Il descendit les marches, faisant ensuite les cent pas dans le parking. Il s'arrêta face à la machine à boisson et il prit un soda. Il ouvrit la canette avant de boire. Il la posa ensuite sur le toit de la voiture pour se rouler une clope. Il l'alluma et s'adossa contre la portière arrière, reprenant sa boisson. Il souffla sa fumée, levant la tête vers le ciel, observant le bleu de ce dernier. 

-Qu'est-ce que tu dirais si tu étais là ? soupira l'homme, le menton toujours levé.
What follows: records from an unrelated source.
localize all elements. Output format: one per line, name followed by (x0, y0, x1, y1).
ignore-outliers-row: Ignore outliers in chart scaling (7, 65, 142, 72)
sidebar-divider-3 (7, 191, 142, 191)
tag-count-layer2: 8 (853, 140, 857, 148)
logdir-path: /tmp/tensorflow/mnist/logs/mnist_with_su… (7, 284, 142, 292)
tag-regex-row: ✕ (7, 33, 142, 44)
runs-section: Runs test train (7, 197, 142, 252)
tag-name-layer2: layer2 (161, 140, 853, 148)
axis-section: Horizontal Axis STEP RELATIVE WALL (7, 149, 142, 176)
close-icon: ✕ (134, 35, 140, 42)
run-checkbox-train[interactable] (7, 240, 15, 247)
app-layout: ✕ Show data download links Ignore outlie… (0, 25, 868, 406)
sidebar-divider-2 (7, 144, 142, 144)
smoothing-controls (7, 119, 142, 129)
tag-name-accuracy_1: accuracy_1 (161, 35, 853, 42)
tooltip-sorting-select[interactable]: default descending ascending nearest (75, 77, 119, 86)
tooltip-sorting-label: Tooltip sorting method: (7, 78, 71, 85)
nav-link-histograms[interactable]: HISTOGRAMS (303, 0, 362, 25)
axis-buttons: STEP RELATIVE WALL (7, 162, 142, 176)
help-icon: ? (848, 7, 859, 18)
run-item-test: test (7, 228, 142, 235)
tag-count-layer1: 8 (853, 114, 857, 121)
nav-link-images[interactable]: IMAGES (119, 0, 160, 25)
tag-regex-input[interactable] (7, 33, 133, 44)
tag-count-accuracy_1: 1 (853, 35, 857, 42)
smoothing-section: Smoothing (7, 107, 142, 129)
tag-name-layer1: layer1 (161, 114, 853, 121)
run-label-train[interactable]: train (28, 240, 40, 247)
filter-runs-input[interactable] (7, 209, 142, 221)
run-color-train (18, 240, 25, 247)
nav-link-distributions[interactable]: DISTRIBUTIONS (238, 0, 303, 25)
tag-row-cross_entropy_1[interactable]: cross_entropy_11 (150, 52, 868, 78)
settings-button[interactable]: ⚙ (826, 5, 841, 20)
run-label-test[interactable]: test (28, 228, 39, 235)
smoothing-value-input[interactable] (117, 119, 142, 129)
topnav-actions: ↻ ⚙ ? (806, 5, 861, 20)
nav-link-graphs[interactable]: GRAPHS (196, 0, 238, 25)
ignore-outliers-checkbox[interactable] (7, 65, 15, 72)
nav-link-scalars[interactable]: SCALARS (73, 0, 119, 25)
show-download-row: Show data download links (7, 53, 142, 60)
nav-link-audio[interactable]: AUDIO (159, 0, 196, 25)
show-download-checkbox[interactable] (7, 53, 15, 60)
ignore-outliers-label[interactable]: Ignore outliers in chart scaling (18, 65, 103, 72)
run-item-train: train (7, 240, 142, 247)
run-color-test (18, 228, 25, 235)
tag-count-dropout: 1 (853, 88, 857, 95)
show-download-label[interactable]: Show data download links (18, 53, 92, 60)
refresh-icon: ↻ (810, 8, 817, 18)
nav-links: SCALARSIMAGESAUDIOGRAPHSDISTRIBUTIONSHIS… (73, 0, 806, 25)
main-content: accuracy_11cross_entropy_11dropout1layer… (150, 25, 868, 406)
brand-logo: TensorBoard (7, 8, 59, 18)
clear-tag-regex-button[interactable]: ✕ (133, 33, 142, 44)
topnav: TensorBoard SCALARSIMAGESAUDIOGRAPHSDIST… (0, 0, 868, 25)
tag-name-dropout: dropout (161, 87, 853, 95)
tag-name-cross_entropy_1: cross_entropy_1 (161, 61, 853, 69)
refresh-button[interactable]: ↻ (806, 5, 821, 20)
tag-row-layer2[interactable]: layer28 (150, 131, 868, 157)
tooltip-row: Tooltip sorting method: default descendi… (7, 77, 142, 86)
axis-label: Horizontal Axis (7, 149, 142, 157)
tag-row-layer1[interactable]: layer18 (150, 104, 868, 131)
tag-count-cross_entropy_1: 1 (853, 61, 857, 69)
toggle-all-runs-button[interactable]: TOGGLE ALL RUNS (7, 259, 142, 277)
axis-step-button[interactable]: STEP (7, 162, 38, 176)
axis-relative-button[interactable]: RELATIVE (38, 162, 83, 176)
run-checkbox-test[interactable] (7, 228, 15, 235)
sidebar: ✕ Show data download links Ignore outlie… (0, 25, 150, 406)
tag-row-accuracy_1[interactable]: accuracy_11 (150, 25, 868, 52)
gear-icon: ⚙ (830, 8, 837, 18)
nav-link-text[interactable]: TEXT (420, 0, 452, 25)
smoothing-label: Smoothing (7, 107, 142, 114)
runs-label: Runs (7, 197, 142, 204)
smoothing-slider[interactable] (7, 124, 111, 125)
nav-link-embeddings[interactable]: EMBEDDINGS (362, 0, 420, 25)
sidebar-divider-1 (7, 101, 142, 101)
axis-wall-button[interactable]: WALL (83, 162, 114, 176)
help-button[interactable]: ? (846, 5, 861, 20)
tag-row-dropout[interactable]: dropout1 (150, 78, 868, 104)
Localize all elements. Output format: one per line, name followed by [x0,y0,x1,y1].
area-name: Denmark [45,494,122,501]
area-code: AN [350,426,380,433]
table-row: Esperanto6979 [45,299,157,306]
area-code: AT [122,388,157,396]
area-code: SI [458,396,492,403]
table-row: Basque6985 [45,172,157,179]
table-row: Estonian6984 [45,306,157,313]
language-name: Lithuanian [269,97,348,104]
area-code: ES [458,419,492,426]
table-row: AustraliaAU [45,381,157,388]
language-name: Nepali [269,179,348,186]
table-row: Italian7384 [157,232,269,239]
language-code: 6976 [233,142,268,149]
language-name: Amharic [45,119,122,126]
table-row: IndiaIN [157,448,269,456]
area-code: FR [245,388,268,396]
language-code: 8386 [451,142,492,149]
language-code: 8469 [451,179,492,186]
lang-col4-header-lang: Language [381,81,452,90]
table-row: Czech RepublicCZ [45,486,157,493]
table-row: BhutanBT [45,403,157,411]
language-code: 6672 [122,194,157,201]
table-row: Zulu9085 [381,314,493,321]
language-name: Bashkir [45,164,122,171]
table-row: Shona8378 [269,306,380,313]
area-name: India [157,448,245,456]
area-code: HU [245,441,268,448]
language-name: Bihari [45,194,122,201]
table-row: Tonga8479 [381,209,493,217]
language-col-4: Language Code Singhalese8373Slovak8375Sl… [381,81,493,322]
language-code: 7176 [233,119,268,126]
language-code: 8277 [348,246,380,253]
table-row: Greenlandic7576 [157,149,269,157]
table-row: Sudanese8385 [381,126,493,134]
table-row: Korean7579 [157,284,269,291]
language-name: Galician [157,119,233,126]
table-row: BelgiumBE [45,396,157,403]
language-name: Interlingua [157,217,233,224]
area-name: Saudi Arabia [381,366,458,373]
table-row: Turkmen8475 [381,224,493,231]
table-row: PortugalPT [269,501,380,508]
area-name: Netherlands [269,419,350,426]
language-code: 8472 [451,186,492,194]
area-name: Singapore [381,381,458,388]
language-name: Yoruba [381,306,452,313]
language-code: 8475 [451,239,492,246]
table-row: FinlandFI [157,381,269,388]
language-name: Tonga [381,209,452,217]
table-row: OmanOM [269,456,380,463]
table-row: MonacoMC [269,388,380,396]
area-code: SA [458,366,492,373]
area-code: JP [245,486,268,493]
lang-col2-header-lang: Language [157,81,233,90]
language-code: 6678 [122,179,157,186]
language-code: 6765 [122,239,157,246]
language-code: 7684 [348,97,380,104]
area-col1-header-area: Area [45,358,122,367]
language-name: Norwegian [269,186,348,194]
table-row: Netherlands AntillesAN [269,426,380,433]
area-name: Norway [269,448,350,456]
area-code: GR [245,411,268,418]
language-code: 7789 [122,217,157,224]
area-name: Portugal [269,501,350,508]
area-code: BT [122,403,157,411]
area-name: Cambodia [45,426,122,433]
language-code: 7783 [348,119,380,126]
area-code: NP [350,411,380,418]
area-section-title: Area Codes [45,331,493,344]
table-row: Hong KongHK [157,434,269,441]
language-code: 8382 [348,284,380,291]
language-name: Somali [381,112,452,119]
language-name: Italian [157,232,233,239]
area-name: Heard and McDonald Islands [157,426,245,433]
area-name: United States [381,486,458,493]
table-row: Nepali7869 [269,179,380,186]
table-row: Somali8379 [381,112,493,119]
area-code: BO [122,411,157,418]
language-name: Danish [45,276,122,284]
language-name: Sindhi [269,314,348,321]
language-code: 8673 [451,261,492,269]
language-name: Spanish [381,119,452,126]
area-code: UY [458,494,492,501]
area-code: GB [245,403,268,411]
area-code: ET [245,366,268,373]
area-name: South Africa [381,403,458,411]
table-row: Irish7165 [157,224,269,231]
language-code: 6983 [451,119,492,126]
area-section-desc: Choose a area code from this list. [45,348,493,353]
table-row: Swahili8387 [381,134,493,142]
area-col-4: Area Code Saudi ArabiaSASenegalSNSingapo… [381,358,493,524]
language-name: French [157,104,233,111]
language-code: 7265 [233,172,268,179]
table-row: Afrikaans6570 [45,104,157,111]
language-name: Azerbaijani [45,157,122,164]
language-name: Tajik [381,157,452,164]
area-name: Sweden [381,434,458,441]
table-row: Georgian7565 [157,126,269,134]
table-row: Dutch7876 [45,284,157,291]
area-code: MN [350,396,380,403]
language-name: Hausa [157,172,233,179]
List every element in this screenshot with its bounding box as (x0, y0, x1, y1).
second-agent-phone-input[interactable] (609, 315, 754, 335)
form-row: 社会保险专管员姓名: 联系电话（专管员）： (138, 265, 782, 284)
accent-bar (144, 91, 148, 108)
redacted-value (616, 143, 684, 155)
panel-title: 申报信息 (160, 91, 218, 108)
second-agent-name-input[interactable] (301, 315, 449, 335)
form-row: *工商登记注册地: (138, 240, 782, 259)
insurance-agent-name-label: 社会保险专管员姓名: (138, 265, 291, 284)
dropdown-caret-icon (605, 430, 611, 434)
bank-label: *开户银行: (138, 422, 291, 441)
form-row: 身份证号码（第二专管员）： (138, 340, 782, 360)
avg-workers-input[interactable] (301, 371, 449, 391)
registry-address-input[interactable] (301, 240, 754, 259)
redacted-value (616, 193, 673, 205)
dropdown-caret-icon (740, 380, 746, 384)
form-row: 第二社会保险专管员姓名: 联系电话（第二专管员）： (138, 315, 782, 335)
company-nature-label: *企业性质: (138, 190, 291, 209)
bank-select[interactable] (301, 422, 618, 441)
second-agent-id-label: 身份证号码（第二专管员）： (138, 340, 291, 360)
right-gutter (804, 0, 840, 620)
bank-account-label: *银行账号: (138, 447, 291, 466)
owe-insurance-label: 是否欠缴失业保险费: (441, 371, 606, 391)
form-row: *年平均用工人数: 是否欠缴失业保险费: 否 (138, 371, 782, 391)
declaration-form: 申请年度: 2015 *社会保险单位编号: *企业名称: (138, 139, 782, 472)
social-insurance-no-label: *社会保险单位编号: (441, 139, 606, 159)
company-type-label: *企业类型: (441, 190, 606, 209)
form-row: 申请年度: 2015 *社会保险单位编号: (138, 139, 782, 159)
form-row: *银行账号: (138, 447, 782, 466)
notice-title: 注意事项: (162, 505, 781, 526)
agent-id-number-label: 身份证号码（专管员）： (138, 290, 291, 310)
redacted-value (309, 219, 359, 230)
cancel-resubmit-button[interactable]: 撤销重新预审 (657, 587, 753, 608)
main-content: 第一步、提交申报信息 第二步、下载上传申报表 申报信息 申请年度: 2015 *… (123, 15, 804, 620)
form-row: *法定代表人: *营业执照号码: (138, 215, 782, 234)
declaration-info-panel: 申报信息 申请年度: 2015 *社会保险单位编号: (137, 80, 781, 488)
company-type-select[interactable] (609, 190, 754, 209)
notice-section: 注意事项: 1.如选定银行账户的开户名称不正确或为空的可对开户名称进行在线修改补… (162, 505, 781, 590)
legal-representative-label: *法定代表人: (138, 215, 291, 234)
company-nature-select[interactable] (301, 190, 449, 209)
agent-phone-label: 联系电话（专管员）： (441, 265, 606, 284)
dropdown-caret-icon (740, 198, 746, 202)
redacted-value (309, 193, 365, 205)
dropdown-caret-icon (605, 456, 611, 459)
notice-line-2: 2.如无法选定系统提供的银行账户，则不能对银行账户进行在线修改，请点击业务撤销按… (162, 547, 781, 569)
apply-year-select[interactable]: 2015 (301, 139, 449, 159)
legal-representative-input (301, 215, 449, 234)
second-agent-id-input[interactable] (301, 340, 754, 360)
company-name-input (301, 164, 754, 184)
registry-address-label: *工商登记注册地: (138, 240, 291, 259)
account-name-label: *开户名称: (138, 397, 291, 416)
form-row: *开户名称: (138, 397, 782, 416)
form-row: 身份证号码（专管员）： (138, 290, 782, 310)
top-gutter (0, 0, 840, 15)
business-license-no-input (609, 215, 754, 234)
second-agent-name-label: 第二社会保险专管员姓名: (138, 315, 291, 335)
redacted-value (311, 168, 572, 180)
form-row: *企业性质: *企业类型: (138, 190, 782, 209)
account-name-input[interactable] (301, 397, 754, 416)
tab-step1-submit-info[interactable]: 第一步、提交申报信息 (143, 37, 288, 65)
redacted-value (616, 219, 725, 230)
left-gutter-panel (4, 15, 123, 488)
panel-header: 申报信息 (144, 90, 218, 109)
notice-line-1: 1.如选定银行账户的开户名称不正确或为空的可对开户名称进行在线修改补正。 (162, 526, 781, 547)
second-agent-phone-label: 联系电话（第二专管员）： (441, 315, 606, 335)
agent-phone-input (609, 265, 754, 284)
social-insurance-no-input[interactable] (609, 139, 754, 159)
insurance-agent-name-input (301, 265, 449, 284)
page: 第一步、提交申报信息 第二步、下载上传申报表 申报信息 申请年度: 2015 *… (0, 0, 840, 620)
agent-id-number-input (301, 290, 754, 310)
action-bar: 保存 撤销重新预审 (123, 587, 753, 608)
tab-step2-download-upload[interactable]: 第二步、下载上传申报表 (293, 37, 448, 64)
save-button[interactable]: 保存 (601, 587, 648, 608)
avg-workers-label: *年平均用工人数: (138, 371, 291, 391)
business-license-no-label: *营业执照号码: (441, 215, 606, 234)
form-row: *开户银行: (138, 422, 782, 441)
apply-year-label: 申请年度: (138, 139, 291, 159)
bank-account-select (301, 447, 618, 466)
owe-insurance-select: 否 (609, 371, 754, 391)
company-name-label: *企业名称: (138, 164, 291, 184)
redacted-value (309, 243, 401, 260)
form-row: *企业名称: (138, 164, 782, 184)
Il ne la reconnaissait plus. Clara avait toujours oeuvré pour le bien et pourtant, elle faisait gagner du temps à une criminelle... Une meurtrière... Pourquoi ? Il savait au fond. Il savait pourquoi elle faisait ça. Elle pensait sincèrement qu'elle aurait pu se retrouver à la place de cette fille mais ce n'était pas le cas. Son père l'avait sortie de là et lui avait donné envie de devenir flic, tout comme il lui avait donné envie à lui. Il se souvenait de la première fois qu'il lui avait présenté Clara. Elle sortait de l'académie... Elle était souriante, heureuse d'entrer dans les forces de l'ordre mais il se souvenait de son regard. Elle cachait de profondes cicatrices derrière ce sourire. Son père lui avait dit d'y aller doucement avec elle, de prendre soin d'elle si il venait à ne plus être... C'était arrivé malheureusement... Tué en service. Une fusillade. Il s'était donc juré de toujours garder un oeil sur elle même si il savait qu'elle n'en avait pas besoin... Clara était une femme forte. Pourtant, il avait l'impression qu'elle perdait pied sur cette affaire. 

"Est-ce que son instinct t'a déjà trahi ?" entendit-il dans sa tête, la voix de son paternel résonnant.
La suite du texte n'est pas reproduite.